Mayor of Easter Island
- In office 6 December 2008 – 6 December 2012
- President: Michelle Bachelet Sebastián Piñera
- Preceded by: Pedro Edmunds Paoa
- Succeeded by: Pedro Edmunds Paoa

Personal details
- Born: 16 May 1972 (age 53) Easter Island, Chile

= Luz Zasso Paoa =

Chilean politician (born 1972)

Luz del Carmen Zasso Paoa (born 16 May 1972) is a Chilean engineer and politician who served as the mayor of Easter Island from 2008 to 2012, as a member of the Christian Democratic Party. She was the first woman elected to the office and is the general manager of Agrícola y Servicios Isla de Pascua, the largest company on the island.

==Early life and education==
Luz Zasso was born in Easter Island to parents Ambrosio Guillermo Zasso Leiva and María Raquel Paoa Huki. Her father was of Genoese descent while her mother was a Rapa Nui. She attended elementary school on Easter Island, high school on the mainland in Valparaíso, and graduated from Viña del Mar University with a degree in construction.

==Career==
Zasso served as the mayor of Easter Island and is a member of the Christian Democratic Party. She was the second woman to hold the position and first woman elected to it. The Special Visitors Card for visitors to Eastern Island was implemented during her tenure. In 2013, she stated that she did not plan on appealing to the International Court of Justice for independence.

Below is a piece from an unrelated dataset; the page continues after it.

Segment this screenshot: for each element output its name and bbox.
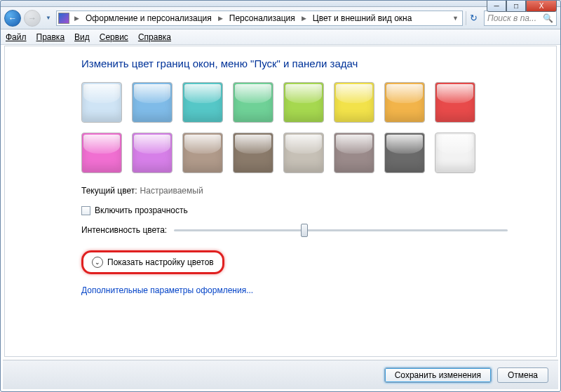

Agrícola y Servicios Isla de Pascua, the state owned company that provides electricity, water, and loading services to Easter Island, was managed by Paoa and Yuriko Westermeier Tuki. She became the general manager of the company in 2015. It is the largest company on the island with over 100 employees and has an annual budget of $9 billion. Her first cousins, Claudia Fernández Paoa and Marcos Astete Paoa, were appointed as directors of the company.